All [broken link removed] - earlier this year only 46 were said to be low risk by the CB. Three hundred paid less than 1% in dividends last year of which over 80 paid nothing at all. 

Loan loss experience is over 17.5% and still rising. Assets are not being accounted for at market value by many. Viability is an issue for 75% of the sector. 

I agree consolidation shouldn't be an objective of itself in normal times - but it's become the government/regulatory/troika objective given the worsening fragility profile since 2008.  I don't expect credit unionists to do anything other than they've always done and that is to fight to protect their status. (in the land of the blind the one eyed giant is king) 

Their egos may try prevent change but the CB will have the powers to impose change.


----------



## CU Manager (25 Sep 2011)

@Kaplan - 

Where are you getting your statistics from?
 Please put context on the 17.5% loan loss experience - is this all in 2010 or a cumulative figure over a longer time period?
 How does this statistic compare with AIB, BOI, EBS, PTSB etc?

Assets not being accounted for at market value by many - how many? what assets? Are these CU's breaching accounting principles? 

Are their statutory auditors allowing them to sign off on accounts that dont give a true and fair view? If so, how many have had qualified audit opinions?


[MOD EDIT:Material in breach of Posting Guidelines Removed by moderator.]


----------



## kaplan (5 Oct 2011)

why are mergers being "forced"?


----------



## kaplan (5 Oct 2011)

Do you have any evidence to support the easy to regulate reason?


----------



## CU Manager (5 Oct 2011)

Anyone1 said:


> To force mergers.


 
Anyone, you hit the nail on the head. The obvious, simple answer is often the correct one.


----------



## kaplan (5 Oct 2011)

what's wrong with mergers?


----------



## ajapale (5 Oct 2011)

In the free (unregulated) market mergers/acquisitions will take place where there is a clear commercial advantage in doing so. In many cases the merged entity has to very quickly squeeze out costs and create synergies.

In the public sector where there is a current fad for merger there is no clear commercial rationale. I have argued against badly thought out kneejerk mergers in the public service. I just cant believe that one huge disfunctional behemoth such as the HSE is better than a small number of focused mission driven agencies. (but thats another debate!)

In the regulated sector the case can be made for merger for instance are we better with one big bus company or several smaller ones.

In the trade union sector few would argue that the proliferation of tiny unions in the 60's and 70's was a good thing and most involved supported the gradual amalgamatin of several unions into a handfull or large trade unions.

Is a small number of mega schools in a city better than a larger number of focused mission driven smaller schools?

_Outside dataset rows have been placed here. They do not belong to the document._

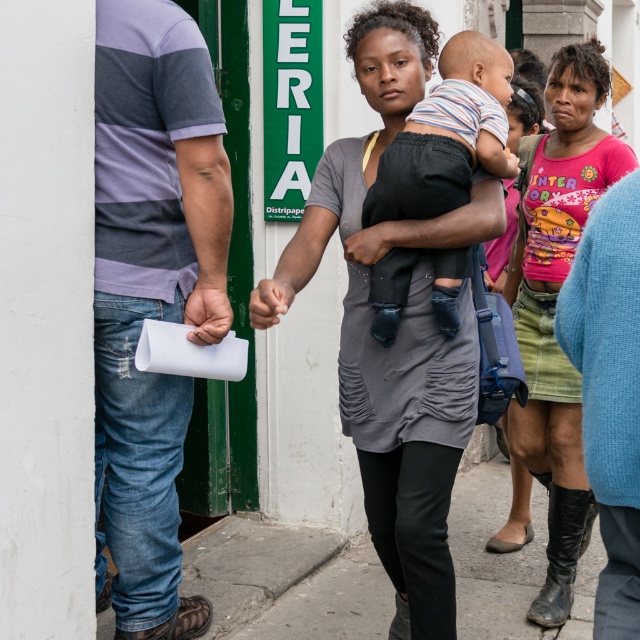 Question: Which is farther from the striped cotton shirt at left?

Choices:
 (A) striped cotton shirt at center
 (B) gray matte dress at center
 (C) matte pink shirt at center
 (D) gray concrete pavement at lower center

Answer: (D)

Question: Which point is closer to the camera?

Choices:
 (A) gray matte dress at center
 (B) striped cotton shirt at center

Answer: (A)

Question: Can you confirm if striped cotton shirt at left is positioned above striped cotton shirt at center?

Choices:
 (A) yes
 (B) no

Answer: (B)

Question: Which point is closer to the camera taking this photo?

Choices:
 (A) (428, 488)
 (B) (516, 324)

Answer: (A)

Question: Can you confirm if gray concrete pavement at lower center is wider than striped cotton shirt at center?

Choices:
 (A) yes
 (B) no

Answer: (A)

Question: Considering the relative positions of striped cotton shirt at left and gray matte dress at center in the image provided, where is striped cotton shirt at left located with respect to gray matte dress at center?

Choices:
 (A) left
 (B) right

Answer: (A) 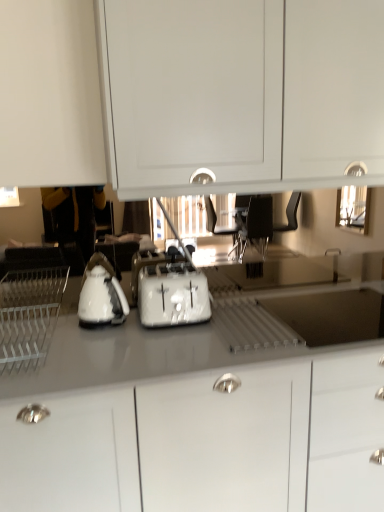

So my comment is as follows: if there is to be radical amalgamation of CU's then it has to be well thought out and implemente with a clearly understood and articulated rational for the merger. This calculation is an easy one in the private sector (what maximised shareholder wealth) but is altogether more complicated when the public interest / service community service is the goal.

aj


----------



## kaplan (5 Oct 2011)

The careful rationale was articulated in the [broken link removed] document published in Nov 2006. It was also articulated within the ILCU Rationalisation Report 2006 (unpublished). Whereas ILCU at the time allowed for all types of co-operation from marketing groups to amalgamations, CUDA was focussed on the need to rationalise through mergers. The rationale with both looked to build the competencies needed to realise credit union scope and scale economies. See Canadian current experience [broken link removed]
Consolidation is a typical feature of credit union systems which has been delayed here for various reasons. There are a number of studies that have shown that larger credit unions are more efficient and offer better quality products and services. None have established if their social purpose has been undermined.


----------



## CU Manager (5 Oct 2011)

The simple fact is that consolidation will result in centralisation of key decisions including, crucially, lending decisions.
A huge part of the credit union difference in Ireland is our local knowledge of our members. This allows us to make better lending decisions making loan facilities available to people who might not fit neatly into the faceless underwriting criteria of large organisations.
Such a reality doesnt fit in neatly with the perception of anti credit union banking commentators


----------



## kaplan (6 Oct 2011)

Consolidation would allow for better standards in credit union credit risk management and lending practices which have been a matter of some concern for some time: 

_The relaxation, in recent years, of the lending terms operated by credit unions has increased the risk profile of the loan portfolio of the movement. It is not so long ago that credit unions made loans on much stricter terms than is currently the case. Loans were limited to a low multiple of the existing savings and income of the member. Business lending, such as is sometimes seen today involving loans over six figures, was unknown. Loans for speculative property developments were equally unusual.The substantial inflow of liquidity to credit unions together with certain ill conceived strategies within the movement have increased the pressure for credit unions to move into the mainstream lending market, in competition with the banks. This has sometimes been done without due regard to the borrower’s ability to repay, in the absence of any credible credit check or without the taking of viable security. Credit unions should now critically re-examine their credit policies in the light of the changing external environment.

It may be the case that with margins in credit unions declining, that pressure may be felt by boards to maintain the dividend level of the credit union over and above that which would be fully justified by the underlying financial results of the year in question. Such pressure may result in a temptation to *artificially increase the credit union’s surplus*, by a variety of means. The understatement of the provision for bad and doubtful debts is a feature of this tendency which we have commonly detected in our inspections. *Various unacceptable devices to achieve this have been uncovered by our inspection teams. These include inappropriate rescheduling of overdue loans, the issuance of top-up loans in arrears situations or the exclusion from the provision calculation of overdue loans where security is held.* Supervisors should be alert to such practices and it should always be borne in mind that the board has a statutory obligation to show a true and fair view of the financial affairs of the credit union and to account for the savings of their members. The interests of the credit union are not served by any fudging of hard issues facing it in respect of bad debts or any other issue._ Address by Registrar of Credit Unions to National Supervisors Forum Annual General Meeting - *3 November 2007 *


----------



## CU Manager (6 Oct 2011)

If the Registrar finds unacceptable practices (presumably in a small number of CU's) he should get rid of the offending party - be that Board or management. He aparently has the powers at his disposal. Problem solved. The rest of us, in well run and managed CU's can get on with the job!
You seem to have a knack for making straightforward issues sound complicated! Stop thinking bank and start thinking credit union and you will get it eventually - don't give up!


----------